For a reaction,$P+Q\to R+S$, the value of $\Delta {{H}^{0}}$ is $-30kJmo{{l}^{-1}}$ and $\Delta S$ is $-100J{{K}^{-1}}mo{{l}^{-1}}$. At what temperature will the reaction be at equilibrium?

Answer 1

The answer to this question is based on the Gibbs – Helmholtz equation which is given by $\Delta G=\Delta H-T\Delta S$ and by substituting the values at the equilibrium conditions, you will get the correct answer.

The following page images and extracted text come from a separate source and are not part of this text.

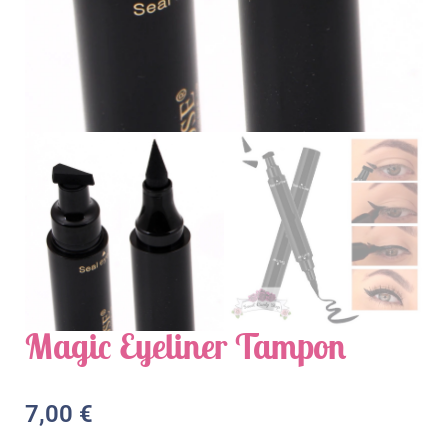
Magic Eyeliner Tampon
7,00
€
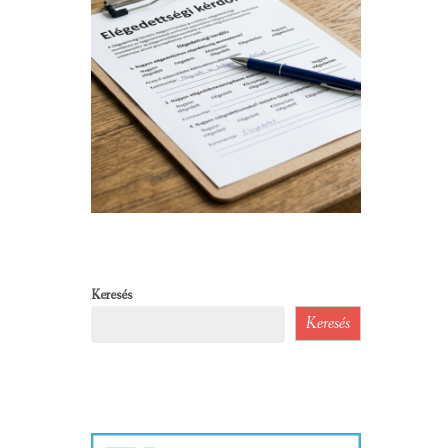
Keresés
Keresés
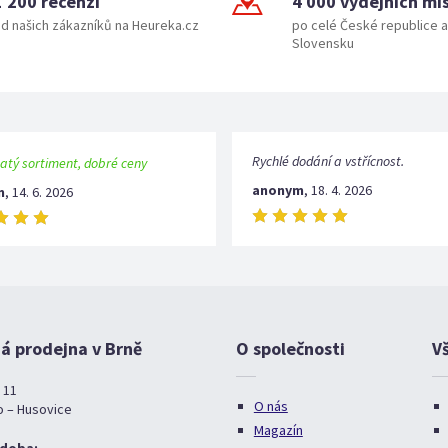
1 200 recenzí
4 000 výdejních mí
d našich zákazníků na Heureka.cz
po celé České republice a
Slovensku
Rychlé dodání a vstřícnost.
atý sortiment, dobré ceny
anonym
,
18. 4. 2026
m
,
14. 6. 2026
 prodejna v Brně
O společnosti
V
 11
O nás
o – Husovice
Magazín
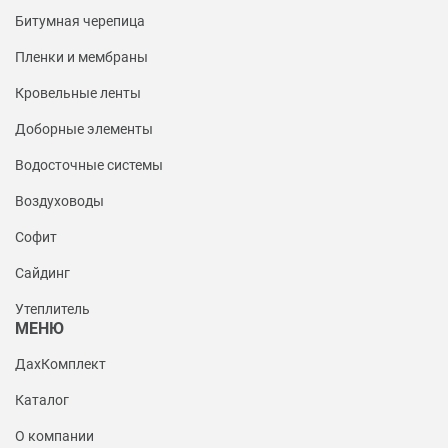
Битумная черепица
Пленки и мембраны
Кровельные ленты
Доборные элементы
Водосточные системы
Воздуховоды
Софит
Сайдинг
Утеплитель
МЕНЮ
ДахКомплект
Каталог
О компании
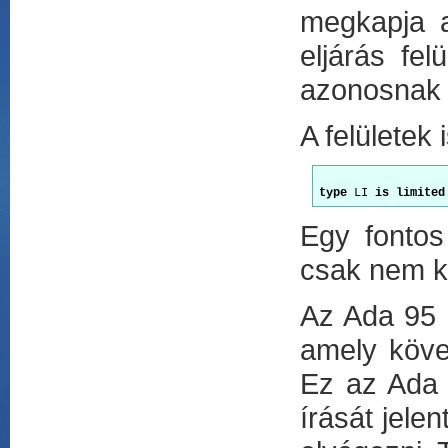
megkapja a
eljárás fel
azonosnak k
A felületek 
type
 LI 
is limited
Egy fontos
csak nem ko
Az Ada 95 
amely köve
Ez az Ada t
írását jelen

Complete step by step answer:
- In the classes of physical chemistry, we have come across the concepts of thermodynamics which tells us about various parameters associated with the reaction such as enthalpy of a reaction, entropy of a reaction and also the Gibbs free energy of a reaction.
- We shall now calculate the temperature at which the reaction will be in equilibrium.
- The equation which relates the enthalpy that is$\Delta H$and the entropy that is $\Delta S$ along with the temperature is the Gibbs – Helmholtz equation and this equation is given by,
$\Delta G=\Delta H-T\Delta S$
where, $\Delta G$ is the change in the Gibbs free energy
$\Delta H$ is the change in enthalpy of the system
$T$ is the temperature and
$\Delta S$ is the change in the enthalpy of the system.
- Now, according to the given data, we have
$\Delta {{H}^{0}} = -30kJmo{{l}^{-1}}$, $\Delta S = -100J{{K}^{-1}}mo{{l}^{-1}}$
At equilibrium, the Gibbs free energy value will be ,
$\Delta G=0$
Therefore, the above equation reduces to,
$\Delta H-T\Delta S=0$
- Now, $\Delta {{H}^{0}}=-30kJmo{{l}^{-1}}=30000Jmo{{l}^{-1}}$
Substituting the value in the above equation,
$30000 = T\times 100$
$\Rightarrow T = 300K = {{27}^{0}}C$
Therefore, the correct answer is at temperature $300K$ or ${{27}^{0}}C$, the reaction will be at equilibrium.

Note: The Gibbs – Helmholtz equation is a very important factor because it relates the change in Gibbs energy to its temperature dependence and the position of the equilibrium to change in the enthalpy of the reaction.